Offline-capable product explainer (PWA)
Built for rooms with bad wifi
A global technology manufacturer's sales teams needed an interactive tool for explaining a complex solutions portfolio in the field: at events, in client meetings, on stands. The defining constraint was connectivity. Venue wifi is unreliable exactly when it matters, and a sales tool that shows a spinner mid-pitch is worse than a printed PDF. The brief was an application that loads instantly, works with no connection at all, and still feels polished enough to represent an enterprise brand. I built it solo, from architecture to test suite.
A PWA where offline is the architecture
I built it as a progressive web app with Nuxt, using Vite's PWA tooling to precache the application shell and content with a service worker. After the first visit, the entire tool runs from the device: no request leaves it, so there is nothing for a flaky network to break. Application state is handled with Pinia and persisted locally, so a rep's position in the tool survives a closed tab or a dead connection. Offline capability was the starting assumption rather than an enhancement, which is the only way it actually works: retrofitting offline onto an app that assumes a network tends to produce something that half-works, which in front of a customer means it doesn't work.
Making the assets earn their bytes
An offline product tool is heavy by nature: it carries product imagery for an entire portfolio. I built an image optimisation pipeline into the project so every asset ships at appropriate sizes and formats, keeping the initial download and the cached footprint reasonable. Presentation mattered too, since this is a tool someone stands next to; transitions and interactions are animated with GSAP so it reads as a designed product rather than a web page in a wrapper.

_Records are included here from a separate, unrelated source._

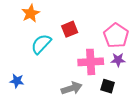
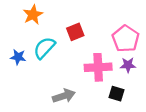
blue star: (17, 81) -> (18, 57), moved
gray arrow: (72, 88) -> (64, 96), moved

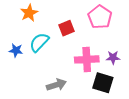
pink pentagon: (126, 39) -> (100, 17), moved
black square: (116, 94) -> (103, 83), size x1.5

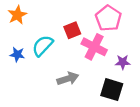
orange star: (29, 13) -> (17, 15), moved
pink cross: (87, 59) -> (94, 47), moved, turned 30
gray arrow: (56, 85) -> (68, 79), moved

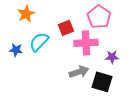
orange star: (17, 15) -> (26, 14), moved
pink cross: (94, 47) -> (86, 43), turned -30
gray arrow: (68, 79) -> (79, 72), moved

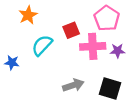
blue star: (16, 50) -> (12, 63), moved
purple star: (112, 57) -> (118, 51), moved
gray arrow: (79, 72) -> (73, 85), moved

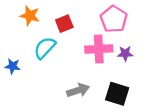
orange star: (28, 15) -> (30, 16), turned -30
red square: (71, 30) -> (64, 24), moved

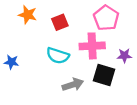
cyan semicircle: (45, 48) -> (58, 56), moved, turned -115
purple star: (125, 54) -> (124, 56), moved
black square: (117, 94) -> (104, 75), moved

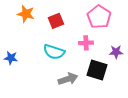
pink cross: (92, 46) -> (86, 43), size x0.6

Verifying what you can't demo
Offline behaviour is easy to claim and awkward to verify by hand, so the project carries two layers of automated testing: Vitest for unit-level logic and Playwright for end-to-end flows in a real browser. That combination meant changes could ship without someone manually toggling airplane mode and clicking through the whole tool, which matters on a project where the failure mode is invisible until someone is standing in front of a customer. What shipped is a tool that sales teams can open anywhere and trust: it loads from the device, remembers where you were, and its riskiest behaviours are pinned down by tests rather than hope.